Des larmes coulaient sur le visage froidement figé d'Akt.
« Tu crois que ce que tu sais, c'est tout ce qu'il y a dans ce monde ? »
Akt secoua la tête.
Ses courts cheveux blancs mous ondulèrent douloureusement.
En le regardant, Michael ressentit une déchirure qui le lacérait lui aussi.
« Pourquoi penses-tu qu'elle t'a utilisé ? Pourquoi penses-tu qu'elle a cherché à mourir ? Tu le savais aussi ! Tu savais que le Dieu Maléfique voulait mourir ! Pourtant, tu as profité de ça ! »
Michael ne comprenait rien à ce qui se passait.
Il se sentait lésé, pourtant la culpabilité le rongeait ; il se sentait justifié, pourtant la condamnation d'Akt le transperçait.
« Est-ce que je sais pourquoi le Dieu Maléfique voulait mourir ? »
Bien sûr que Michael ne savait pas.
Il n'avait même pas envie de le savoir.
Il avait simplement pensé que ça arrangeait les choses.
Qu'avait-il fait de si mal ? Puisque le Dieu Maléfique voulait mourir de toute façon, n'était-ce pas une bonne chose ?
Il aurait dû le crier avec assurance, pourtant ses lèvres restaient scellées, comme fermées par un zip.
Il souffrait simplement.
Tout comme Akt.
Enlaçant de tout son corps le Dieu Maléfique glacé, une épée plantée dans le cœur, Akt gémissait.
« Le Dieu Maléfique ne ressuscite pas ! Ce monde, ce monde est… ! »
Il semblait vouloir expliquer la raison, mais il était si submergé par l'émotion qu'il n'arrivait pas à finir sa phrase.
À chaque fois qu'Akt ouvrait les lèvres, un son de bête en pleurs s'en échappait.
Il n'y avait sûrement personne d'autre au monde qui pleurerait si désespérément la mort du Dieu Maléfique.
Le Dieu Maléfique était mort avec un visage plus heureux que celui de quiconque, reposant longtemps dans ses bras.

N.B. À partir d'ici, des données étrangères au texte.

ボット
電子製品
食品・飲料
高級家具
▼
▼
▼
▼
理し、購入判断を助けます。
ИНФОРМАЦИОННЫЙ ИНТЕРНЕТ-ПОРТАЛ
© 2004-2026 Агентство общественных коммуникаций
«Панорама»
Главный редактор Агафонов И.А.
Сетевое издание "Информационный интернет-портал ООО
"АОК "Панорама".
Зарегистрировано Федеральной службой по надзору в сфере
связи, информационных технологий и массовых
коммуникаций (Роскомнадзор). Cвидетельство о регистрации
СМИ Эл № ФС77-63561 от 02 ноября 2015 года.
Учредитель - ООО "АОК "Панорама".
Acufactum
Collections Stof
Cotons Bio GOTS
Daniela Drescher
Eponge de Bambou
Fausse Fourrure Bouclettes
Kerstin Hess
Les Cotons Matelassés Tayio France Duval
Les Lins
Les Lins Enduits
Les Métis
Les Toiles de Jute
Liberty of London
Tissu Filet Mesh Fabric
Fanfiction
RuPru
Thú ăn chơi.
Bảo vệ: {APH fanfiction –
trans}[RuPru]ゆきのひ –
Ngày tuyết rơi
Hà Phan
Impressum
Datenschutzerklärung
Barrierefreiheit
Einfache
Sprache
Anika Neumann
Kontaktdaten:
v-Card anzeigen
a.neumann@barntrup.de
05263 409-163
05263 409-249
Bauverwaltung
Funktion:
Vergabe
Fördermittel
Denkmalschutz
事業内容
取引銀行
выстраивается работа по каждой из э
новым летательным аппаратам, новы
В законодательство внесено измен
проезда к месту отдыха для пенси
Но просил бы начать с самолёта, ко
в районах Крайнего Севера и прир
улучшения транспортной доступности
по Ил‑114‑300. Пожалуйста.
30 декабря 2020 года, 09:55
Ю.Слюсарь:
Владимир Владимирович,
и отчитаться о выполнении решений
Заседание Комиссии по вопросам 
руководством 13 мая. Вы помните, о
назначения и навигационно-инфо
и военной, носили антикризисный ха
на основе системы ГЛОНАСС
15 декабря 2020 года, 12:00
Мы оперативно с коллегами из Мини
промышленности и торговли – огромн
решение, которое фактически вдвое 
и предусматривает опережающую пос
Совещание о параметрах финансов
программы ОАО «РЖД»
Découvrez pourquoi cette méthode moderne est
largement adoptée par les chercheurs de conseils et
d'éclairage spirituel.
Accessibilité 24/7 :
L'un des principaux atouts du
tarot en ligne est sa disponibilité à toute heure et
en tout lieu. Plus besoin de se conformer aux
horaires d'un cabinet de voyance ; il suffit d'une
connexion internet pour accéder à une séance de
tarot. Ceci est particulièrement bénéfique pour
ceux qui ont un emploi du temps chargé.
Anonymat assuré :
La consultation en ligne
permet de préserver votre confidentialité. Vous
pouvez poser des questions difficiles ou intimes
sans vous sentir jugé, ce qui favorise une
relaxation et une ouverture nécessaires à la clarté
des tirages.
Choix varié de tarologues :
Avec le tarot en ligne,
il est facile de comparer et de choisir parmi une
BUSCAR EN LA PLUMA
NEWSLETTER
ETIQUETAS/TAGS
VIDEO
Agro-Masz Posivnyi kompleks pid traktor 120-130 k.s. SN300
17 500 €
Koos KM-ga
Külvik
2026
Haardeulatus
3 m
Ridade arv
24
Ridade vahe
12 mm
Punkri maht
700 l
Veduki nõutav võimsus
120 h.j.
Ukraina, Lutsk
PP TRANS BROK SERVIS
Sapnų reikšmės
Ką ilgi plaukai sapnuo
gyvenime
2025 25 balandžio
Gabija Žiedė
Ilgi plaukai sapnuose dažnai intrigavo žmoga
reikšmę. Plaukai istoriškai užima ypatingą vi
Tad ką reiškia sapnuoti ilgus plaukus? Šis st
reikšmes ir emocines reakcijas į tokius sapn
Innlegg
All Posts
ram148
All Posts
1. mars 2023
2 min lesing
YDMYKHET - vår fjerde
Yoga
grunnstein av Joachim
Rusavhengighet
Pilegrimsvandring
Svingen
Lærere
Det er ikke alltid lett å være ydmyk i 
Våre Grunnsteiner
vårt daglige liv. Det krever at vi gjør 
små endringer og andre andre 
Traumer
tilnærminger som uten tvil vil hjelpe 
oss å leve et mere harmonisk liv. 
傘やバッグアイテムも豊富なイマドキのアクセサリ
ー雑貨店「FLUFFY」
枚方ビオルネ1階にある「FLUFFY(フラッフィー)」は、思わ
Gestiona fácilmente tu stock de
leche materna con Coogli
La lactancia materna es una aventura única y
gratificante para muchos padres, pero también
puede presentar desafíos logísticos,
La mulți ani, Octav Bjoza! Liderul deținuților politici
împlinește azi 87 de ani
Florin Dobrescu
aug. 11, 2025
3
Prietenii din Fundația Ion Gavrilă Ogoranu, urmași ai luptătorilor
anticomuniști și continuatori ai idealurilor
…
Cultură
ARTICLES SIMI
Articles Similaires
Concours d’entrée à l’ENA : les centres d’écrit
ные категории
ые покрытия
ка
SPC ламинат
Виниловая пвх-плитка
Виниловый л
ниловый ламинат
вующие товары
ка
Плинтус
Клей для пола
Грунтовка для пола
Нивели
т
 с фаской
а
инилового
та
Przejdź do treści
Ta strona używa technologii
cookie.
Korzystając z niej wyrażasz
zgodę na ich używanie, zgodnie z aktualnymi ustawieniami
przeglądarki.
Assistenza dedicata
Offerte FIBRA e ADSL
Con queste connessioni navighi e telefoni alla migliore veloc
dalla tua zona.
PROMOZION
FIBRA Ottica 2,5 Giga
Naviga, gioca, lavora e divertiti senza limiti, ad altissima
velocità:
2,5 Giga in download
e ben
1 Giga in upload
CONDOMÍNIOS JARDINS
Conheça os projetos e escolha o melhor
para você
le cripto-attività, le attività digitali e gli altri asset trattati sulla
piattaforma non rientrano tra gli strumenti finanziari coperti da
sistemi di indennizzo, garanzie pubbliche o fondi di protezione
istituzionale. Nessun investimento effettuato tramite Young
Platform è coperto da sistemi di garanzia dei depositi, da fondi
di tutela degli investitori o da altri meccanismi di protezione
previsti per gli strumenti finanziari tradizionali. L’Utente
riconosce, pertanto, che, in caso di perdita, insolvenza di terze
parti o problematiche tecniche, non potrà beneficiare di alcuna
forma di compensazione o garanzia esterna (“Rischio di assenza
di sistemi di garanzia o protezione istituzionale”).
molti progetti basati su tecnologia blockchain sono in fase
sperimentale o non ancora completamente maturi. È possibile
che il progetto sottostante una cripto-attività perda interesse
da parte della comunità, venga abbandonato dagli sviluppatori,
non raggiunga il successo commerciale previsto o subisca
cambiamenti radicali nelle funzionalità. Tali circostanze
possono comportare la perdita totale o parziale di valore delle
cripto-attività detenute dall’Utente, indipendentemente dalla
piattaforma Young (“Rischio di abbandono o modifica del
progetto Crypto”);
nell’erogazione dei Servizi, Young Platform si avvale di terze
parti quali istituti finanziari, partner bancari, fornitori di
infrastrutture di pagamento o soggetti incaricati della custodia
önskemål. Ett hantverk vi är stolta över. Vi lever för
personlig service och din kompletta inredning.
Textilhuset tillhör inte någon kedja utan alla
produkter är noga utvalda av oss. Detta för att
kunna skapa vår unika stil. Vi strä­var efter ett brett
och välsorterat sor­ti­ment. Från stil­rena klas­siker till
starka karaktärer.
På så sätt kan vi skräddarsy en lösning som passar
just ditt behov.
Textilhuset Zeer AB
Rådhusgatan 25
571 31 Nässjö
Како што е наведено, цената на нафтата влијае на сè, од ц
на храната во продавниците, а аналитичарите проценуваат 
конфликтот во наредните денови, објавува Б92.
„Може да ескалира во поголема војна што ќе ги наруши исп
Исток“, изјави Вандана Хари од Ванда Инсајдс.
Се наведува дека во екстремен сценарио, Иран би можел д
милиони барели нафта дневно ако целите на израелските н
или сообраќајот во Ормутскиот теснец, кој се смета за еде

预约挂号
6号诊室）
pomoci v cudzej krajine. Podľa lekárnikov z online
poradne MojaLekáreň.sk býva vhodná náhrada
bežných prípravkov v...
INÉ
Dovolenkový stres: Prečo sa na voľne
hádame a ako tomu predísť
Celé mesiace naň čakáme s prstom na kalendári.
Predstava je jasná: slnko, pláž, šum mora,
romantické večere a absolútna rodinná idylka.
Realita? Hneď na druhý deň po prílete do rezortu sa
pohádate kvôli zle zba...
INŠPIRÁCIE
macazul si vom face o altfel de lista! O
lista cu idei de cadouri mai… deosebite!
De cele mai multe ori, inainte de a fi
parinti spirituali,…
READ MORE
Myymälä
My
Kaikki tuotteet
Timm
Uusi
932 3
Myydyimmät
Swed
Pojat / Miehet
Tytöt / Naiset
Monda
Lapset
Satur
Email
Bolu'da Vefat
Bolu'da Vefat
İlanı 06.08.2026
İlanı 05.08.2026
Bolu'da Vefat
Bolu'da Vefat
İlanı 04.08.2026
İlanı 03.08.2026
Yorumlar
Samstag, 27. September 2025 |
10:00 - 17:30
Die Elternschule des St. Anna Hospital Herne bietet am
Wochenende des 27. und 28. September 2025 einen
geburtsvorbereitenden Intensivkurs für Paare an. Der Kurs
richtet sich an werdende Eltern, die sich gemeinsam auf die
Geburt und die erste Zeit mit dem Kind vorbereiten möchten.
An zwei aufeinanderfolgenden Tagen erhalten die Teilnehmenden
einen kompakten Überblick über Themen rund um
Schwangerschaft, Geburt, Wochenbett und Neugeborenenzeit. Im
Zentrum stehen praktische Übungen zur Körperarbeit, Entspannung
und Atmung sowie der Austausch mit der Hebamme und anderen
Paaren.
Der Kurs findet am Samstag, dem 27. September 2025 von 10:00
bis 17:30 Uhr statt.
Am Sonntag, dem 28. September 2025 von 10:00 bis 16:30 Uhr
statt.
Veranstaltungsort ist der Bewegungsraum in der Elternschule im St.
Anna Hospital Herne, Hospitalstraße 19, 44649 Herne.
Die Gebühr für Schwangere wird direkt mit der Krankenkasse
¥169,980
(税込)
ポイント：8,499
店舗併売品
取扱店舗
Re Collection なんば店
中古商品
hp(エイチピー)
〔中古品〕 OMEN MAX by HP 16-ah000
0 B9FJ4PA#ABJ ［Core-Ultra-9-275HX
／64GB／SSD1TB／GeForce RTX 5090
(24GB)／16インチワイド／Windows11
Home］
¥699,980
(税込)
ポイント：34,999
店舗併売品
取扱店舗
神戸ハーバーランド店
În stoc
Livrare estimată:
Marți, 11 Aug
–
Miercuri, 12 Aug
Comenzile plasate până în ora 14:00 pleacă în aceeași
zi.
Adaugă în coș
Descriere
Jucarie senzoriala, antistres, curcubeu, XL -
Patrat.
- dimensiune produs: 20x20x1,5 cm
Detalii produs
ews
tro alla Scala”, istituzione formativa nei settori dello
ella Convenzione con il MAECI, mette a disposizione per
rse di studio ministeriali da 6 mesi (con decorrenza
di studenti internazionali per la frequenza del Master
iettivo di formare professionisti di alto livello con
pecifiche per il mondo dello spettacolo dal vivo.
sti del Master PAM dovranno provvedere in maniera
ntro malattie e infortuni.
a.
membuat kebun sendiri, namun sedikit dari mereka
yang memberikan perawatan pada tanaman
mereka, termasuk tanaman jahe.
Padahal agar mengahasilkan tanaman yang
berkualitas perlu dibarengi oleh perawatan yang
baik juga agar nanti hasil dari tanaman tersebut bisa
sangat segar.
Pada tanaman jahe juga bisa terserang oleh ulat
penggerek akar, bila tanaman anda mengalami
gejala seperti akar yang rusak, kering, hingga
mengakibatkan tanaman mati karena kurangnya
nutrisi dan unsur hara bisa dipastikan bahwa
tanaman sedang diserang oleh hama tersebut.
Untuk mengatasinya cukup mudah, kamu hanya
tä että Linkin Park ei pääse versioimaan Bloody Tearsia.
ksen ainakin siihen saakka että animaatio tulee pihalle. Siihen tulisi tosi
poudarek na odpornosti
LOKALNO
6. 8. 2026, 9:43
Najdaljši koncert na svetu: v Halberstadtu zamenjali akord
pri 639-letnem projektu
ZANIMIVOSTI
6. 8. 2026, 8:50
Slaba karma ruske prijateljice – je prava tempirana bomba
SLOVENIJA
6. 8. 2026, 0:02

C'était un contraste cruellement saisissant avec Akt, qui se berçait d'avant en arrière, mettant tout ce qu'il avait à chasser sa peine.
Et le fait qu'il en soit l'auteur de ses propres mains était la vérité la plus douloureuse et insupportable de toutes.
Même si Michael Louvre avait tué le Dieu Maléfique, il n'avait pas le sentiment qu'une seule chose ait été redressée.
Il n'y avait aucune justice à trouver là.